The Future of Non-English Advertisement in India

The prevalence and significance of local languages can manifold a brand’s digital presence with apt, consumer-driven content.

India places second as one of the largest online markets globally, with over 560 million internet users every single day. With such a diverse market having an exponential growth rate, brands are leveraging every means possible to entice their audience into interacting with their respective brands.

In a country with over 100 major languages, local languages are the key to capturing the following billion Indian users that’ll soon be online.

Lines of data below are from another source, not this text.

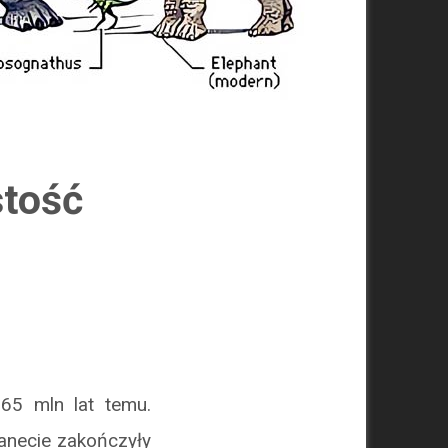
stość
65 mln lat temu.
lanecie zakończyły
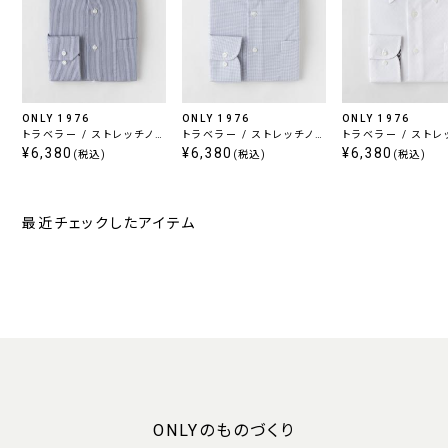
ONLY 1976
ONLY 1976
ONLY 1976
トラベラー / ストレッチノン
トラベラー / ストレッチノン
トラベラー / ストレ
アイロン ワイドカラー
¥6,380
アイロン カッタウェイ スナ
¥6,380
アイロン ボタンダウ
¥6,380
(税込)
(税込)
(税込)
ップボタン
最近チェックしたアイテム
ONLYのものづくり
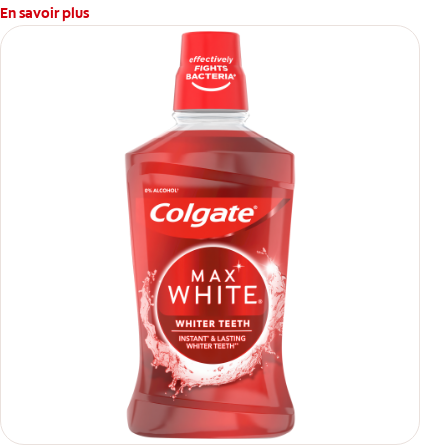
En savoir plus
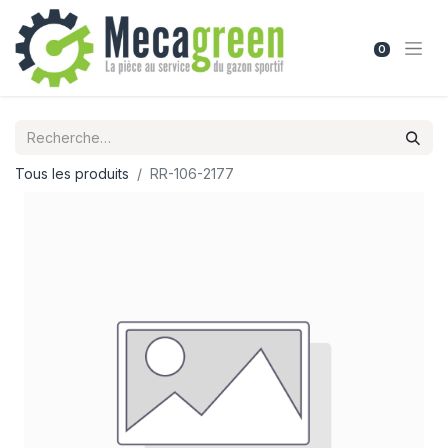
0
Tous les produits
RR-106-2177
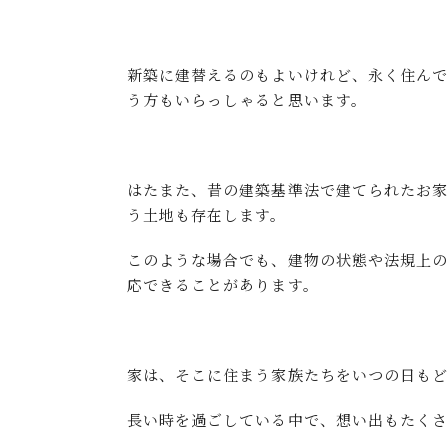
新築に建替えるのもよいけれど、永く住ん
う方もいらっしゃると思います。
はたまた、昔の建築基準法で建てられたお
う土地も存在します。
このような場合でも、建物の状態や法規上の
応できることがあります。
家は、そこに住まう家族たちをいつの日もど
長い時を過ごしている中で、想い出もたくさ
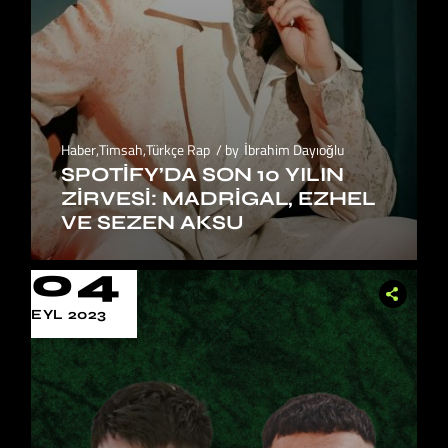
Haber
,
Timsah
,
Türkçe Rap
by
İbrahim Dayıoğlu
SPOTIFY’DA SON 10 YILIN
ZIRVESI: MADRIGAL, EZHEL
VE SEZEN AKSU
04
EYL 2023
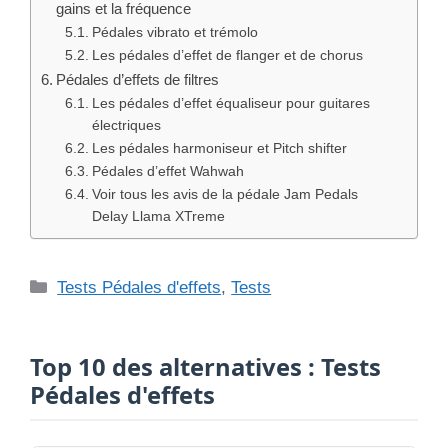
gains et la fréquence
Pédales vibrato et trémolo
Les pédales d’effet de flanger et de chorus
Pédales d’effets de filtres
Les pédales d’effet équaliseur pour guitares
électriques
Les pédales harmoniseur et Pitch shifter
Pédales d’effet Wahwah
Voir tous les avis de la pédale Jam Pedals
Delay Llama XTreme
Catégories
Tests Pédales d'effets
,
Tests
Top 10 des alternatives : Tests
Pédales d'effets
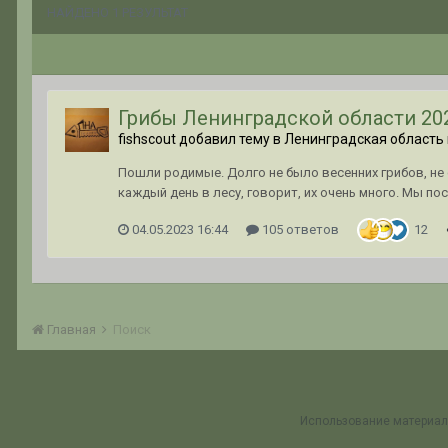
НАЙДЕНО 1 РЕЗУЛЬТАТ
Грибы Ленинградской области 20
fishscout добавил тему в
Ленинградская область 
Пошли родимые. Долго не было весенних грибов, не 
каждый день в лесу, говорит, их очень много. Мы посл
04.05.2023 16:44
105 ответов
12
Главная
Поиск
Использование материал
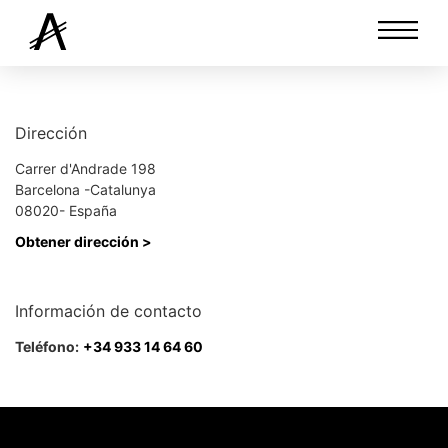
Dirección
Carrer d'Andrade 198
Barcelona -Catalunya
08020- España
Obtener dirección >
Información de contacto
Teléfono:
+34 933 14 64 60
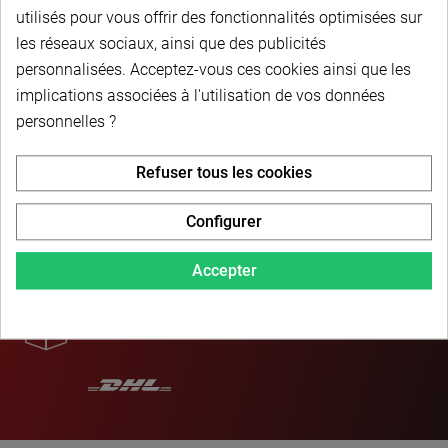
utilisés pour vous offrir des fonctionnalités optimisées sur
les réseaux sociaux, ainsi que des publicités
personnalisées. Acceptez-vous ces cookies ainsi que les
implications associées à l'utilisation de vos données
personnelles ?
PAIEMENT SÉCURISÉ
Refuser tous les cookies
Configurer
LIVRAISON PERSONNALISÉE
Accepter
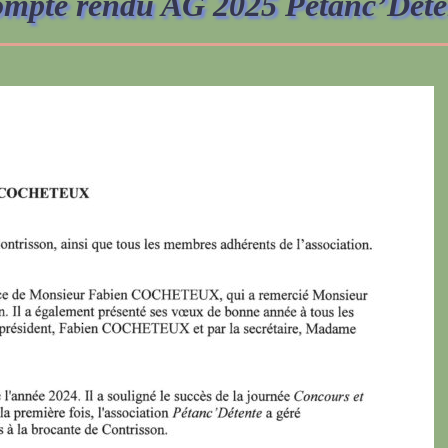
mpte rendu AG 2025 Pétanc’Déte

However, due to an avid influence from the West, brands solely relied on English as their first language to interact with the Indian audience.

However, due to India’s vast demographic of internet accessibility and usage, brands are making a swift and intelligent shift to deploying campaigns in Indic languages to strengthen their digital presence by not limiting themselves to their designated audience.

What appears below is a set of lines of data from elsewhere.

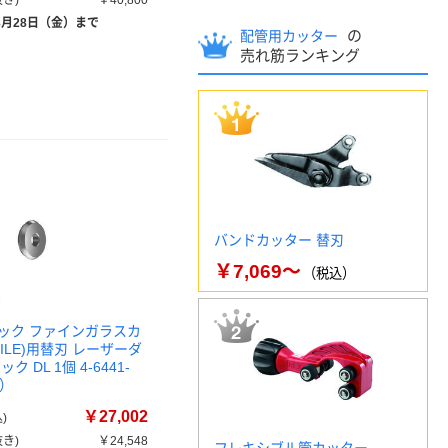
き)
￥40,800
8月28日（金）まで
の
配管用カッター
売れ筋ランキング
バンドカッター 替刃
￥7,069～
（税込）
ック ファインガラスカ
TILE)用替刃 レーザーダ
ク DL 1個 4-6441-
品）
￥27,002
)
き)
￥24,548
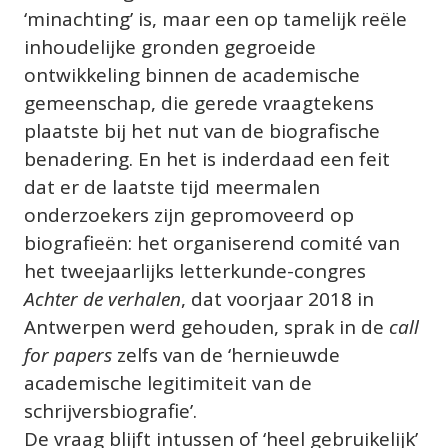
‘minachting’ is, maar een op tamelijk reële 
inhoudelijke gronden gegroeide 
ontwikkeling binnen de academische 
gemeenschap, die gerede vraagtekens 
plaatste bij het nut van de biografische 
benadering. En het is inderdaad een feit 
dat er de laatste tijd meermalen 
onderzoekers zijn gepromoveerd op 
biografieën: het organiserend comité van 
het tweejaarlijks letterkunde-congres 
Achter de verhalen
, dat voorjaar 2018 in 
Antwerpen werd gehouden, sprak in de 
call 
for papers
 zelfs van de ‘hernieuwde 
academische legitimiteit van de 
schrijversbiografie’.
De vraag blijft intussen of ‘heel gebruikelijk’ 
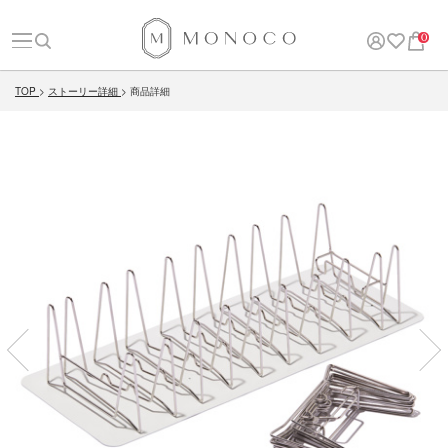
0
TOP
ストーリー詳細
商品詳細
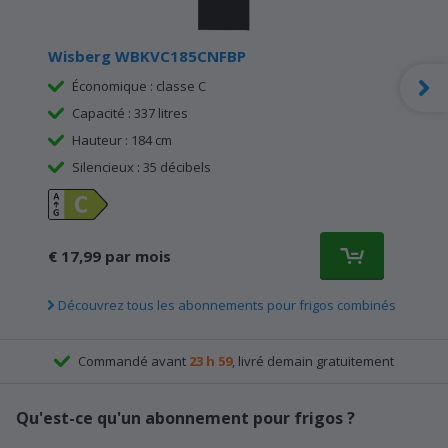
Wisberg WBKVC185CNFBP
Économique : classe C
Capacité : 337 litres
Hauteur : 184 cm
Silencieux : 35 décibels
€ 17,99 par mois
Découvrez tous les abonnements pour frigos combinés
Commandé avant
23 h 59
, livré demain gratuitement
Qu'est-ce qu'un abonnement pour frigos ?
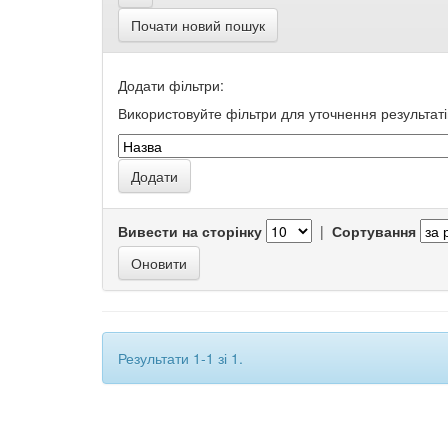
Почати новий пошук
Додати фільтри:
Використовуйте фільтри для уточнення результаті
Вивести на сторінку
|
Сортування
Результати 1-1 зі 1.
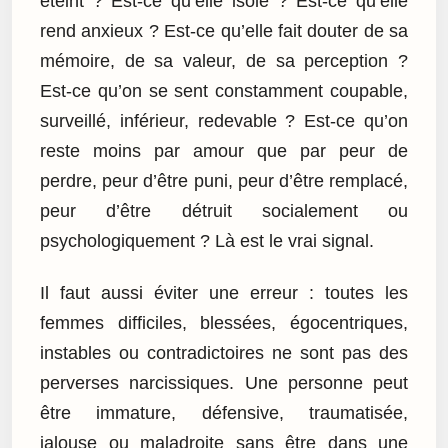
éteint ? Est-ce qu’elle isole ? Est-ce qu’elle
rend anxieux ? Est-ce qu’elle fait douter de sa
mémoire, de sa valeur, de sa perception ?
Est-ce qu’on se sent constamment coupable,
surveillé, inférieur, redevable ? Est-ce qu’on
reste moins par amour que par peur de
perdre, peur d’être puni, peur d’être remplacé,
peur d’être détruit socialement ou
psychologiquement ? Là est le vrai signal.
Il faut aussi éviter une erreur : toutes les
femmes difficiles, blessées, égocentriques,
instables ou contradictoires ne sont pas des
perverses narcissiques. Une personne peut
être immature, défensive, traumatisée,
jalouse ou maladroite sans être dans une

A survey recently estimated that India’s Hindi and local language user base will surpass the country’s English language users and will account for 75% of total Indian users online. With stats clearly in favour, it would be wrong to assume that non-English advertisements are ending in India. Instead, it’s more of an open invitation to brands to release content that caters to the local audiences varying from tier-one, two and three cities and diversifying their advertisements.

The prevalence and significance of local languages can manifold a brand’s digital presence with apt, consumer-driven content as 90% of internet users prefer to interact with brands that release content in a language familiar to them. As consumers, it’s a thoughtful and powerful gesture from brands to lean into local languages. With appropriate cultural and linguistic relevance, consumers can easily resonate with brands.

To acquire a broader digital coverage, brands translate keywords from their English-driven campaigns to local languages and pace growth for Indic Language SEM traffic. Some brands initiated Call extensions on search bars to connect with the local audience in their native language via call centres.

Besides releasing content in native languages to widen the scope of their target audience, brands should take this up as an opportunity to develop meaningful relations with their users. For example, brands should focus on contextual ads that can be used to familiarise the product in-depth. Also, making in-App/Website features for language-specific content and active customer service specific to user language is another way to get more users on board with your brand.

A newer, more thoughtful way is to engage with lower CPA audiences and provide relevant content that drives conversion. It is a great way to ensure both a better ROI and customer engagement. Transliterating is also a powerful tool to create inclusive campaigns that have high user retainment.

It’s time for brands to invest in creating local-language landing pages and assets to ease queries for new internet users to familiarise themselves with the brand via online content in their native languages. By creating a comfort zone, brands should seize to earn the trust of their users and establish a long-term relationship with them.